Landlords, leases and lighting, oh my! Apartment features to consider in search

The Lantern
Before students decide to sign a lease, they should consider a few concerns when looking at places to live, including safety, location and condition of the unit. Credit: Mackenzie Shanklin | Photo Editor

Everyone always says location is key, but there are other important factors students should consider when apartment hunting.

As students search for their off-campus housing, there are many safety concerns they need to be aware of when touring units and considering where they want to live, Molly Hegarty, managing director for Student Legal Services, said.

“Do your research,” Hegarty said. “Landlords are business people, and you want to be an educated consumer.”

The first thing students should do is make sure they see the actual place they will live before renting, Hegarty said.

“Some of the larger complexes may have a model apartment,” Hegarty said. “If possible, we really want the students to see the place that they’re actually going to rent because they can differ quite a bit from a model apartment.”

After students know what unit they are looking at, Hegarty said they should check the location of the apartment and consider the commute to and from the place.

Even if the location is great, Hegarty said students should take a friend with them to look at the conditions around the unit and consider safety after dark.

“If it’s a freestanding house or a duplex or something like that, do you enter from the alley, or do you enter from the road? Is your entrance adequately lit?” Hegarty said.

Kyle Huffman, graduate associate for Off-Campus and Commuter Student Engagement, said adequate path lighting is important to consider when looking at apartments.

Hegarty said it is also important for students to tour inside the apartment because it can reveal the true condition of the unit.

“If you’re seeing things like insulation coming out in the basement or there’s hanging or loose wires around, those are both fire hazards,” Hegarty said. “If that’s what they’re showing you when they’re actually letting you tour the property, that should be a red flag to students.”

Huffman said signs of existing damage can also indicate other issues.

“If you have water damage, you are probably likely to have other issues in your unit as well, like mold,” Huffman said.

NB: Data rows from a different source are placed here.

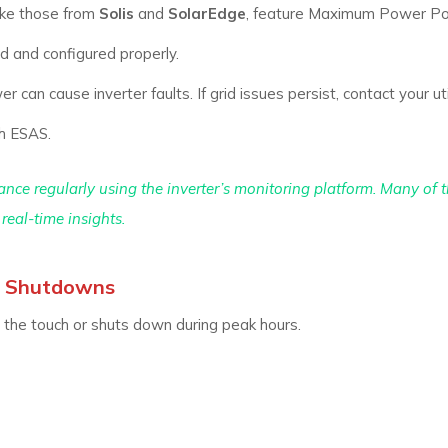
ike those from
Solis
and
SolarEdge
, feature Maximum Power Po
d and configured properly.
r can cause inverter faults. If grid issues persist, contact your uti
th ESAS.
nce regularly using the inverter’s monitoring platform. Many of 
real-time insights.
nt Shutdowns
the touch or shuts down during peak hours.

Students should make sure all windows can open and close and have working locks, especially in older buildings, Hegarty said.

Additionally, Hegarty said she is wary of bedrooms in basements and attics. Students should ensure that windows are accessible in those spaces in case of a fire.

Hegarty said even after the apartment itself passes inspection, there are still issues students need to watch out for in their lease. In particular, she said some landlords will say all damages to the property, while it is being leased, are the responsibility of the tenant, but this is not always the case.

“You can’t be liable for the acts of a third party,” Hegarty said. “If somebody breaks into the place while you’re living there, and let’s say they break the window, the landlord can’t charge the tenant to replace the window. That’s unenforceable.”

Huffman said there are many parts of the lease that are important to consider before signing, such as the stipulations the landlord includes and, for students, the idea of living independently.

Hegarty said students should not feel discouraged while searching for an apartment because they have many resources at their disposal.

“Please do not feel like just because you’re a student that you have to live in deplorable conditions or that you have to put up with behavior or treatment from people that is not respectful or, quite frankly, are not following the law,” Hegarty said.